Merkle trees whose leafs are just single-hashed are vulnerable to second preimage attack. The correct way is to double-hash them as OpenZeppelin suggests. The problem exists in both ControllerV1 and in Memberships but in the latter the transaction would revert because of the max 1 balance check and in the former it will just setup a new Metalabel, but it can mess with the subdomains mapping.

[I-01] Duplicated custom error

The NotAuthorized custom error is duplicated throughout the codebase. Declare it once and reuse it, same for duplicated interface which should be extracted in separate files.

[I-02] NatSpecs are incomplete

@param and @return fields are missing throughout the codebase.
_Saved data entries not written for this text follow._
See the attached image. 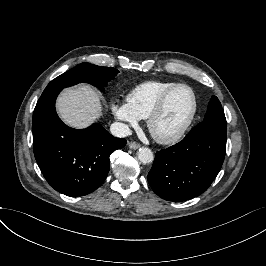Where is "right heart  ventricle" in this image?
Wrapping results in <instances>:
<instances>
[{
    "mask_svg": "<svg viewBox=\"0 0 266 266\" xmlns=\"http://www.w3.org/2000/svg\"><path fill=\"white\" fill-rule=\"evenodd\" d=\"M177 83L179 82L172 80L143 82L129 93V105L139 119H147L162 94Z\"/></svg>",
    "mask_w": 266,
    "mask_h": 266,
    "instance_id": "obj_1",
    "label": "right heart ventricle"
}]
</instances>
NatSpec documentation is essential for better understanding of the code by developers and auditors and is strongly recommended. Please refer to the NatSpec format and follow the guidelines outlined there. Also the NatSpec of createMemberships is incorrect, same for RevenueModuleFactory.

[I-03] Redundant code

The following imports are unused and can be removed DropEngineV2 and DropData in ControllerV1, MerkleProofLib in Memberships. The onlyAuthorized modifier in _mintAndBurn can be removed because the functions that are calling this method already have it. Also baseTokenURIs and mintAuthorities are unused storage variables in DropEngineV2 and should be removed.

[I-04] Typos and grammatical errors in the comments

Information provided with publishing a new release -> Information provided when publishing a new release

Lanch -> Launch

offchain -> off-chain

inheritted -> inherited

contorller -> controller

Tranfer -> Transfer

addidtional -> additional

iniitalization -> initialization

additonal -> additional

A an -> An

Admin can use a merkle root to set a large list of memberships that can /// minted by anyone with a valid proof to socialize gas -> that can be minted

Token URI computation defaults to baseURI + tokenID, but can be modified /// by a future external metadata resolver contract that implements IEngine -> ICustomMetadataResolver instead of IEngine

having to a separate storage -> having to do a separate storage

programatically -> programmatically

psuedo -> pseudo

[I-05] Missing override keyword

DropEngineV2 inherits configureSequence method from IEngine but is missing the override keyword.